She Who Knows
- Author: Nnedi Okorafor
- Language: English
- Series: She Who Knows
- Release number: 1
- Genre: Fantasy
- Publisher: DAW Books
- Publication date: 20 August 2024
- Pages: 161 (Hardcover)
- ISBN: 9780756418953
- Followed by: One Way Witch

= She Who Knows =

2024 novella by Nnedi Okorafor

She Who Knows is a 2024 novella by Nnedi Okorafor. It takes place in the universe of Who Fears Death and tells the story of Najeeba, mother of that novel’s protagonist, Onyesonwu. She Who Knows is the first novella in a planned trilogy. It was followed by One Way Witch in 2025.

==Plot==

In a frame story, Najeeba recounts her childhood to Aro.

Najeeba was born into an Osunu family. The Osunu are a subgroup of the Okeke ethnic group who worship the goddess Adoro and follow distinct customs. Osunu men mine salt for a living, selling it to other Okeke people in the salt markets. When Najeeba is thirteen, she hears The Call which tells her to travel the salt roads and begin mining salt. Even though salt mining is a task traditionally done by men, her father Xabief and brothers Ger and Rayan allow her to travel with them.

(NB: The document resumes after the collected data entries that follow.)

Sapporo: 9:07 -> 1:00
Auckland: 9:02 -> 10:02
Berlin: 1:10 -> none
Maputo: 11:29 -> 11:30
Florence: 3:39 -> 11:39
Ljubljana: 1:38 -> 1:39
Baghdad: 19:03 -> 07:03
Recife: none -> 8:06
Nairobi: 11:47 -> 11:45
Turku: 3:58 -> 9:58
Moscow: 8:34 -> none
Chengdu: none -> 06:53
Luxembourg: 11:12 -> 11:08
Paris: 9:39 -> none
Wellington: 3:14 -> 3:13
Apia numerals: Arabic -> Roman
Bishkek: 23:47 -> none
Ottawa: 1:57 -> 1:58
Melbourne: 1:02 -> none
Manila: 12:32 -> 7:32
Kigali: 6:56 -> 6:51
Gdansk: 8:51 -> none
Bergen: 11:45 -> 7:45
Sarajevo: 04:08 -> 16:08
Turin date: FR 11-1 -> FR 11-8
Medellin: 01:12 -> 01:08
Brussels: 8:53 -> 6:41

Najeeba interacts with a witch, which is described as either a tornado or dust devil. This encounter awakens her latent magical abilities. Najeeba visits a dead salt lake and assists her family with mining. At the salt market, she disguises herself as a boy and makes the largest profit her family has ever earned.

Over the next few years, Najeeba’s powers grow. She develops the ability to leave her body and travel the world. Her spirit often takes the form of a Kponyungo, a creature similar a dragon or large flying lizard.

When she is sixteen, Najeeba’s father discovers a salt cube that glows from within with a mysterious pink light. Meanwhile, her village is attacked and its library is burned down. On the way to the salt market, the family is attacked by desert spirits. Najeeba takes the form of the Kponyungo to save them. Her father is injured, but survives. At the salt market, she sells the glowing cube for an enormous profit, but is unmasked as a young woman. She is attacked by jealous men, but uses her powers to defend herself.

When she returns to her hometown, the profit from the mysterious cube is enough to restore the library. However, her father dies soon afterwards. Najeeba quickly marries a man named Idris and moves away.

The narrative returns to the frame story. Najeeba asks Aro to train her in sorcery, and he agrees.

==Major themes==

Noah Fram of BookPage wrote that She Who Knows "continues Okorafor’s exploration of why humans discriminate against one another." Fram wrote that Who Fears Death "analyzed the rot of internalized misogyny". In contrast, the prequel novella examines some forms of bigotry that are "less complicated." For example, women are allowed to purchase salt, but they are not allowed to mine or sell it. The review states that "[Najeeba's] family and her hometown perpetuate senseless, unthinking sexism because their lives and livelihoods depend on it." Fram states that Okorafor's central premise is thus: "Injustice persists because it is safe, and her heroes must have enough courage to change what must be changed, despite the dangers that will result."

Racheal Chie of Strange Horizons wrote that the novella explored the oppression of women. "Okorator uses witchcraft to highlight how much women of all kinds are misunderstood in society. If a man is smart, he is educated; but if a woman is smart, it is a source of suspicion—she is a witch." Another example of this theme occurs when Najeeba is accused of being a witch simply because she is good at selling salt in the market. Finally, a librarian controls the books that Najeeba is allowed to read. This is an example of one of several "time-honoured tools for policing women, meant to shame them into socially prescribed behaviour."

==Reception and awards==

Noah Fram of BookPage praised the novella, writing that Okorafor's "writing is as direct and uncompromising as ever." The review concluded that "Najeeba’s story may be familiar to Okorafor’s fans, but it is no less inspiring, even for readers who already know how it ends." Gary K Wolfe of Locus called the novella "surprisingly intimate", praising the relationship between Najeeba and her father and brothers. Wolfe stated that the book was "eminently readable even to those unfamiliar with Who Fears Death."

The book was a finalist for the 2025 Locus Award for Best Novella.